Are you guys sick of pumpkin yet?
Me neither!
Well I hope that you aren’t over pumpkin yet this season, because today I have another healthy recipe to share with you that’s full of pumpkin-y goodness.
Truth be told, I don’t really remember being a big fan of pumpkin until a few years ago. This autumn I can’t get enough of it. I’m putting pumpkin puree in my smoothies and pancake batters nonstop, and of course, coming up with some pumpkin baking creations.
I came up with this recipe on a day when my hubby and I were meeting up with my friend Angi and her hubby for dinner that night. I wanted to bring her some healthy treats, and I was in a creative mood, so I whipped up these babies.
The inspiration for these pumpkin brownie bites was these store-bought regular brownie bites that I’ve had in my cabinet for months. When I’m in the mood for something chocolatey but only want a little something, they’re the perfect size.
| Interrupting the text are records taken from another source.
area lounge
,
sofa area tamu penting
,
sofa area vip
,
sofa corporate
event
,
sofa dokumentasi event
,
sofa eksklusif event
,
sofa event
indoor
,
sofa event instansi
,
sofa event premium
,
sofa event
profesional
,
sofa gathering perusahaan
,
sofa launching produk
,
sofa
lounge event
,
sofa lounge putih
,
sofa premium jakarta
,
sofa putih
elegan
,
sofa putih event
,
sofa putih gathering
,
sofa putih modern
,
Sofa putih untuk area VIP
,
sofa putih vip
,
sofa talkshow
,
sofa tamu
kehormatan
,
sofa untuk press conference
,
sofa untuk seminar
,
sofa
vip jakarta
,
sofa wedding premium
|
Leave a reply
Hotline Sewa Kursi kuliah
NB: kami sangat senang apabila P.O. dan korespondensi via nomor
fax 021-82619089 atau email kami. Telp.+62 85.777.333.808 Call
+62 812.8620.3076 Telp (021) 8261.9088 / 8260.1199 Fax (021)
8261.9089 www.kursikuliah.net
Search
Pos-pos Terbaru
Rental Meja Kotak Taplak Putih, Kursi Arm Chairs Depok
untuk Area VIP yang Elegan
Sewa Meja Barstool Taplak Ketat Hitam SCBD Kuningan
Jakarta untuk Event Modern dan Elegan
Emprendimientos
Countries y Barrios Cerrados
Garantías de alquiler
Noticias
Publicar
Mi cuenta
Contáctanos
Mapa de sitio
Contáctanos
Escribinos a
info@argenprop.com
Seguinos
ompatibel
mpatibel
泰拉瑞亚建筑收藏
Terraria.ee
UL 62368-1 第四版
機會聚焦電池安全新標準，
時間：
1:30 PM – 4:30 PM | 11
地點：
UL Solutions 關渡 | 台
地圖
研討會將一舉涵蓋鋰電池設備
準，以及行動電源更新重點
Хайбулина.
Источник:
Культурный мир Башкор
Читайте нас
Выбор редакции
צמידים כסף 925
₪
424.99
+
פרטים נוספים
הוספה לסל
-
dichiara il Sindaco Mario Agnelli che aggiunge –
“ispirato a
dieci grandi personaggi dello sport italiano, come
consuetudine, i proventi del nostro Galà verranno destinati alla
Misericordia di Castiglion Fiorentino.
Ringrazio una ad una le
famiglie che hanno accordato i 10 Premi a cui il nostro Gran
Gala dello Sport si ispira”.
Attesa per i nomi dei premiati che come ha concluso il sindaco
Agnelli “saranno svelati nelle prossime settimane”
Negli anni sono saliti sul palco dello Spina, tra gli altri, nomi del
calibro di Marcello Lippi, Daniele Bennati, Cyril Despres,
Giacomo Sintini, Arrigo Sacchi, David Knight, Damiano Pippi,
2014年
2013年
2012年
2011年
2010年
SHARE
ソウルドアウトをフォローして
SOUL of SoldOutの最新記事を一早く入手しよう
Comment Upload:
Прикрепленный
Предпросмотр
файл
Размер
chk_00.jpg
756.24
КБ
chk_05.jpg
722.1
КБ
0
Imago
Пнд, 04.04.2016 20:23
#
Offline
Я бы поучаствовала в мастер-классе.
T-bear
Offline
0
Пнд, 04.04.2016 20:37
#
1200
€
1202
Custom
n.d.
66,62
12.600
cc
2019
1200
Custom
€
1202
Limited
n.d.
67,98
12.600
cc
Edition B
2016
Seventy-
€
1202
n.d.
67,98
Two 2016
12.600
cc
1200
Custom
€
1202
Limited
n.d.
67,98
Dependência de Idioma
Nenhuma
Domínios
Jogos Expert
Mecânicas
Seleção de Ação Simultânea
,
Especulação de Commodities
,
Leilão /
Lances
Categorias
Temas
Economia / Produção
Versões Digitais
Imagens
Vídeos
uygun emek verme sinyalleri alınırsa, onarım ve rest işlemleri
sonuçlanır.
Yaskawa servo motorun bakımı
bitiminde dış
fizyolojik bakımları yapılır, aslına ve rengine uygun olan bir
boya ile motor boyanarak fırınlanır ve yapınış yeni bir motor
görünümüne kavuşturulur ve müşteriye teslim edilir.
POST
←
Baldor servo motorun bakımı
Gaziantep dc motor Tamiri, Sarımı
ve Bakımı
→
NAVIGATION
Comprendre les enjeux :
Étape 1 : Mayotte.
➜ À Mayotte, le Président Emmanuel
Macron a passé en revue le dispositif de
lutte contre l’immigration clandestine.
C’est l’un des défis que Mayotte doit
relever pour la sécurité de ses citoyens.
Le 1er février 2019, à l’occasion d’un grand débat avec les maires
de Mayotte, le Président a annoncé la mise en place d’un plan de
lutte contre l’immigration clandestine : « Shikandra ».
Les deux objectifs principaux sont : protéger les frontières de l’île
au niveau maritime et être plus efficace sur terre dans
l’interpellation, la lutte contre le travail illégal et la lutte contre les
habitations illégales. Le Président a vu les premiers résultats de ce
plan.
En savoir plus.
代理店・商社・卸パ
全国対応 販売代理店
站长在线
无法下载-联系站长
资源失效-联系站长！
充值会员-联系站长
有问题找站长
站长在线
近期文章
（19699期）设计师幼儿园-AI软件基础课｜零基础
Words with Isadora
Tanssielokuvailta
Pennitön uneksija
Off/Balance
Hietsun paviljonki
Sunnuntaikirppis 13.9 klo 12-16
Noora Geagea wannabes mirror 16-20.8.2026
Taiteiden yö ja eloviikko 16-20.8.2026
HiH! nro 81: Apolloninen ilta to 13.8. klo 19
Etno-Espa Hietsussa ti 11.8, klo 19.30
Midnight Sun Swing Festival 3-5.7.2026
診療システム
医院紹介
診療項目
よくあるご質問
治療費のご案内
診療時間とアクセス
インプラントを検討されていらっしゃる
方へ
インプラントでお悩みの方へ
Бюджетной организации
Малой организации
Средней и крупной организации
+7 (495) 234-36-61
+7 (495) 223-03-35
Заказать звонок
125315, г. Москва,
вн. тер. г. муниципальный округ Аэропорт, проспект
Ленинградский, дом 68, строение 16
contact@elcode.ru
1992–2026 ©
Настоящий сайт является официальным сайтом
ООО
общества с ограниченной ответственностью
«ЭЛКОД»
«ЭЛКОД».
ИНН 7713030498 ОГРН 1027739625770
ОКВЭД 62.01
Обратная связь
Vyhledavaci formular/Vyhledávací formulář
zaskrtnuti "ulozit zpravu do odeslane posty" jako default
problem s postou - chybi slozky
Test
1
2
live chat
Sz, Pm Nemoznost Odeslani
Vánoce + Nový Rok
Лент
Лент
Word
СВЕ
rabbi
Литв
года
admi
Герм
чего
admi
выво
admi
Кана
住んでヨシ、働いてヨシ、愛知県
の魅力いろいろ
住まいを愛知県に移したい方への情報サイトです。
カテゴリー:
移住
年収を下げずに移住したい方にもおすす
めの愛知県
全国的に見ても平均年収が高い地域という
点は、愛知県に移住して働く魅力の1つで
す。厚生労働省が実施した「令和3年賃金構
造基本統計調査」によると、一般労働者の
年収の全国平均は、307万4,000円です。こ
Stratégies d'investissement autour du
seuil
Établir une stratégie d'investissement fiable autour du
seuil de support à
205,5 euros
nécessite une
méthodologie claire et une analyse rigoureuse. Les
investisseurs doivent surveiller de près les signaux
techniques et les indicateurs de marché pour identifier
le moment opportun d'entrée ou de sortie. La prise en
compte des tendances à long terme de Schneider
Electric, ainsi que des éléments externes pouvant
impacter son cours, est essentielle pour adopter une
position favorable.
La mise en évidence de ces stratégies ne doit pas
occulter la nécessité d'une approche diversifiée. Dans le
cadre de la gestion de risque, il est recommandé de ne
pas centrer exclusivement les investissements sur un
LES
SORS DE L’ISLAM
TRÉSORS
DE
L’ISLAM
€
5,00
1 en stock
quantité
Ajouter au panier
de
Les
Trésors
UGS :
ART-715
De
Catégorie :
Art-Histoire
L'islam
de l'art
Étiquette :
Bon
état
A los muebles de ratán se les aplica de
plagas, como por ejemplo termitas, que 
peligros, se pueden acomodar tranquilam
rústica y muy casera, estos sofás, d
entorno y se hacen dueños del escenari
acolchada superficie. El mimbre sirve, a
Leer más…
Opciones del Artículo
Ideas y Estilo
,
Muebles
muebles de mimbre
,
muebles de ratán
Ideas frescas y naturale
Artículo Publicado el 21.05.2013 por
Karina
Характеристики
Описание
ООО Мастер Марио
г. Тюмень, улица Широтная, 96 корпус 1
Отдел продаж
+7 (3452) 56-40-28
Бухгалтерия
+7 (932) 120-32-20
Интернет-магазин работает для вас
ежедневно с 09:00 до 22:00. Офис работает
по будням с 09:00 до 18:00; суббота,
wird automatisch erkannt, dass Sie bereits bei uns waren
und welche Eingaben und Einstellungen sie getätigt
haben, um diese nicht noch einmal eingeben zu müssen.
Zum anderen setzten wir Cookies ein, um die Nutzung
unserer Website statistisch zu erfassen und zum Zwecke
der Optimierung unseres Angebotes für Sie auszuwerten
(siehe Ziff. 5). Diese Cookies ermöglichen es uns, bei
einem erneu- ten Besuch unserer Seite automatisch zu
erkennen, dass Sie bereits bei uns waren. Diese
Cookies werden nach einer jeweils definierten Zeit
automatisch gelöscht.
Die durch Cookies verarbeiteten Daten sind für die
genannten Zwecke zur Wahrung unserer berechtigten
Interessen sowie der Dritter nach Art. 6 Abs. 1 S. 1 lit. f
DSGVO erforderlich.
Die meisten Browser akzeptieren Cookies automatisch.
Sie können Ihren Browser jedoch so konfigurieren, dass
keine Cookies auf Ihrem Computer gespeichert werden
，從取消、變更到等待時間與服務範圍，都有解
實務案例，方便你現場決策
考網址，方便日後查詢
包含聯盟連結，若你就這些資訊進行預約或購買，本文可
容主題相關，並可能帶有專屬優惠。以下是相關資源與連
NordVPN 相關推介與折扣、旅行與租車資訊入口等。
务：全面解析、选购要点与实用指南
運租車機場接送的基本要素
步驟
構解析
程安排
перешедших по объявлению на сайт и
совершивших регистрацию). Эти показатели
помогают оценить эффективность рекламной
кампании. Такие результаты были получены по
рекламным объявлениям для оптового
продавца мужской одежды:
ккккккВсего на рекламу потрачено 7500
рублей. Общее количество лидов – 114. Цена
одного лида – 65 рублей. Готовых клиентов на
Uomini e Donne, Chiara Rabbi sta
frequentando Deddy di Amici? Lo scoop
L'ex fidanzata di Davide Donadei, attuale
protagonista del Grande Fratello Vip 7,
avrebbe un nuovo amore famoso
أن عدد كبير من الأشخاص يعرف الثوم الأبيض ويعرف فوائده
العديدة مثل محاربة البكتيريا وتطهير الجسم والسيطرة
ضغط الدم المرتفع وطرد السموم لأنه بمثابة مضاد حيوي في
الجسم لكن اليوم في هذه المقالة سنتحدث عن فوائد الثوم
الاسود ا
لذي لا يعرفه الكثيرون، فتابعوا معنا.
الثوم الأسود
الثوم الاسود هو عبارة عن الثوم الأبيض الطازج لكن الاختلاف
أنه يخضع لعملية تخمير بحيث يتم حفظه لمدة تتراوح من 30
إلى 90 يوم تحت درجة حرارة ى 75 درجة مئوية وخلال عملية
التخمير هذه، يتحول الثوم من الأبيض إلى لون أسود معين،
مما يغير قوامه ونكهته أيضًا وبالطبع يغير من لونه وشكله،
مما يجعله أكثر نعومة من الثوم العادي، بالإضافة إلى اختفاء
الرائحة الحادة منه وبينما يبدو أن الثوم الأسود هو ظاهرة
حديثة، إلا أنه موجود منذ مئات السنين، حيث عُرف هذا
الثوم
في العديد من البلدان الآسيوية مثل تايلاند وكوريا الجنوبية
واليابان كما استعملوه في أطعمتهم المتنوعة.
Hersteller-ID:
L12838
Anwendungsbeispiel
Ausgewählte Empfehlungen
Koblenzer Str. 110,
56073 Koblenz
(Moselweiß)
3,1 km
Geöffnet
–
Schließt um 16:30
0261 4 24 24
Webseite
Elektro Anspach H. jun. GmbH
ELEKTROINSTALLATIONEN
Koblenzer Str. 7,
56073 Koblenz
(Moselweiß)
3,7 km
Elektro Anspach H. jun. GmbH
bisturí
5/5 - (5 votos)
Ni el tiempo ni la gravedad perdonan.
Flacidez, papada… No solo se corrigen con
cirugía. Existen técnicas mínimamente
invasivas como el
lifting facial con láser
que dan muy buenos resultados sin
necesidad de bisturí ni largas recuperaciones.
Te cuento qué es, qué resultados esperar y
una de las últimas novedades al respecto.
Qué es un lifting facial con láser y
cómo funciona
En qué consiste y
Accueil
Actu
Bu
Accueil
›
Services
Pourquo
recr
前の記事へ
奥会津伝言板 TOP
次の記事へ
I broke out my mini muffin tin to come up with some homemade brownie bites. The goal? Healthy but tasty!
For this recipe, I used some of my favorite healthy baking swaps: natural apple sauce + coconut oil instead of butter and vegetable oil, and maple syrup instead of refined sugar. I also used a combination of almond flour + whole wheat flour, rather than just use plain old white flour.
These brownie bites turned out to be a crowd pleaser, even for Angi’s young daughter who hasn’t been liking pumpkin anything. Score!
Healthy Pumpkin Brownie Bites {vegan}
Ingredients
- 1/2 cup almond flour
- 1/2 cup whole wheat flour
- 1/2 cup pure pumpkin
- 1/4 cup cocoa powder
- 1/2 cup pure maple syrup
- 1/3 cup mini chocolate chips
- 1/3 cup natural apple sauce
- 2 TBSP coconut oil melted
- 1 TSP vanilla
- 1 TSP baking powder
- 1/2 TSP salt
Instructions
- Preheat oven to 350 degrees. Line a 24-cup mini muffin tin with muffin cups, or spray the tin with cooking spray if you're not using cups.
- Whisk the pure pumpkin, maple syrup, coconut oil, apple sauce, and vanilla together in a bowl.
- In another bowl, stir the flours, cocoa powder, baking powder and salt together with a wooden spoon.
- Pour the wet mixture into the dry bowl, and mix with the wooden spoon until evenly combined. Add in the chocolate chips and stir.
- Spoon the batter evenly into the muffin cups.
- Bake for 12-15 minutes, or until a toothpick comes out of the center of the muffins clean.
- Allow to slightly cool before enjoying, or keep them stored in a covered container.
Nutrition
Looking for more pumpkin? Check out these other pumpkin recipes of mine:
Gluten free chocolate chip pumpkin muffins, published on FITNESS {also dairy free}
Pumpkin banana oat breakfast cookies, published on Shape {vegan + gf}
Chocolate pumpkin protein bites {vegan + gf}
Chocolate chip pumpkin mug cake, published on Shape {vegan}
Pumpkin banana protein smoothie parfaits with apple pie granola {vegan + gf}
Tell me… What foods are you really into lately?
David @ Spiced says
I don’t think I could ever get tired of pumpkin! But with that said, I don’t think I’ve ever tried pumpkin + chocolate. I clearly need to try that combo soon as it sounds delicious. Love the different substitutions you made here to make this one a little bit healthier. Cheers to holiday baking! 🙂
Laura @ Sprint 2 the Table says
I will absolutely never get sick of pumpkin! Or get sick of having a sweet bite after meals. It’s a must!
Jennifer says
Definitely not sick of pumpkin either… I’m going to try this recipe this weekend!
Ashley@CookNourishBliss says
I am definitely not sick of it!! Although I’ve also moved on to more christmas-y flavors too. Best of both worlds. lol These bites sound sooo good!